One of the key economic questions facing industrialized nations such as Canada is: Can we ever sell enough to the low-income consumers of the developing world to make up for the manufacturing base that we’ve lost to them?

A recent article on Procter & Gamble (or P&G as it’s now known) at Fortune.com offers some reassuring news on this front. The Cincinnati-based consumer-products giant has launched a campaign targeting the $2-a-day consumer, and its researchers are touring the globe to find out how people in developing countries use personal-care products.

In China, for instance, three P&G executives and scientists trekked to a tiny village to watch a young potato farmer wash her long black hair – using no more than three cups of water.

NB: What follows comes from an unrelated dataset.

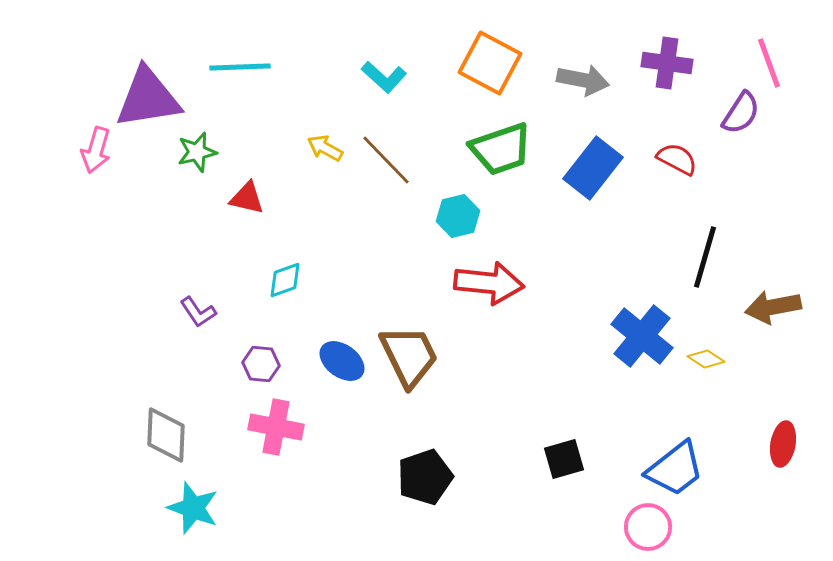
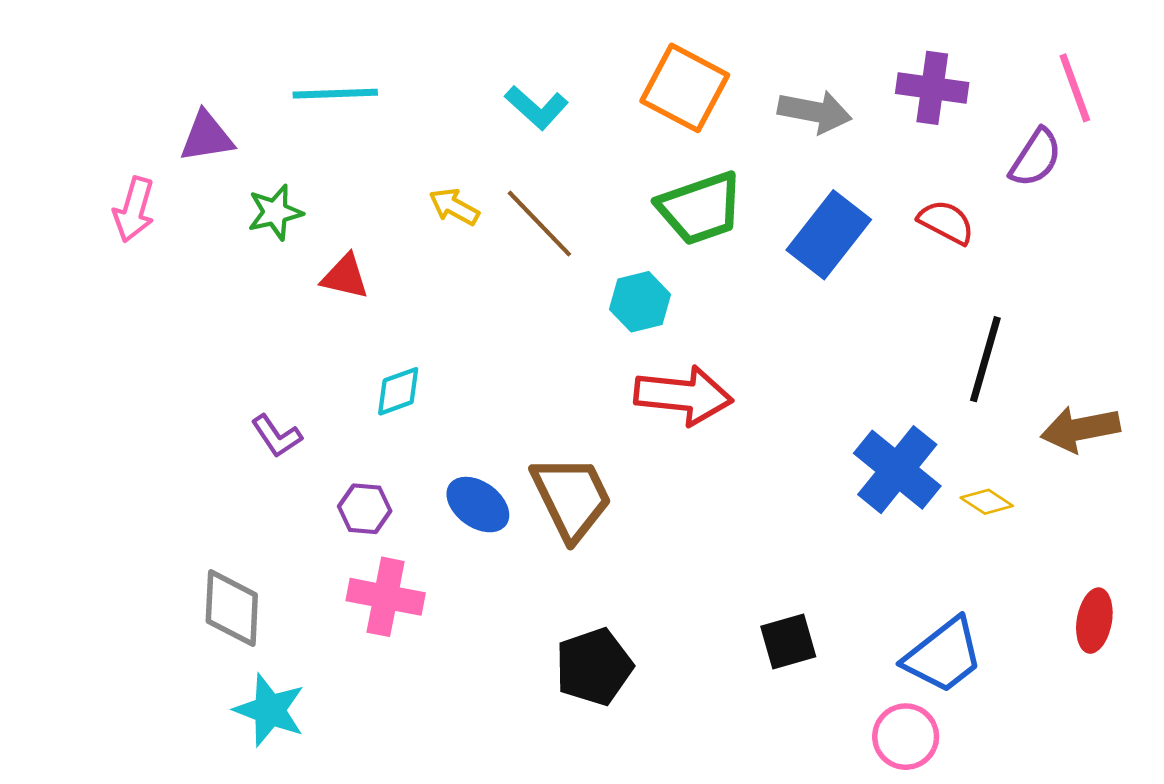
purple triangle: (148, 98) -> (207, 137), size x0.6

From the jungles of Brazil to the slums of India, the $80-billion company is now searching for new-product ideas that will help it serve 800 million new consumers by 2015.

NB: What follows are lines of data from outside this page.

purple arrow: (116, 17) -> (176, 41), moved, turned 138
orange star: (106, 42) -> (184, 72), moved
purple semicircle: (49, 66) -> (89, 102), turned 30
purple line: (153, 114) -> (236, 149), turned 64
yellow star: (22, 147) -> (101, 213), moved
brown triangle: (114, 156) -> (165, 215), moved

Probably the biggest lesson the researchers have learned is that it doesn’t matter how much money they have: even the poorest consumers want to look better and feel younger. Fortune quotes Cindy Graulty, a scientist heading up P&G’s $2-a-day initiative, who maintains, “It’s a myth to say poor people only want function. They care about beauty. Just like us.”

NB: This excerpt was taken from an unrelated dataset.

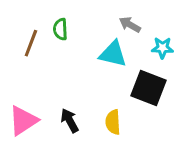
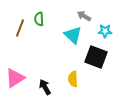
cyan triangle: (113, 54) -> (73, 35), turned 30
black arrow: (70, 120) -> (45, 87), moved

P&G’s crusade speaks to the potential of globalization: the creation of custom consumer goods to meet the new needs of poorer people slowly clambering up the development ladder. While few Canadian companies may wish to compete in the soap, toothpaste and shampoo markets, P&G’s initiative demonstrates the numerous opportunities available from marketing to what used to be called the “third world.” Canada’s expertise in construction, design, home-building, telecom, and food production could all find new markets in these developing countries – if Canadian entrepreneurs head up similar initiatives and shoulder the same type of commitment as the makers of Head & Shoulders.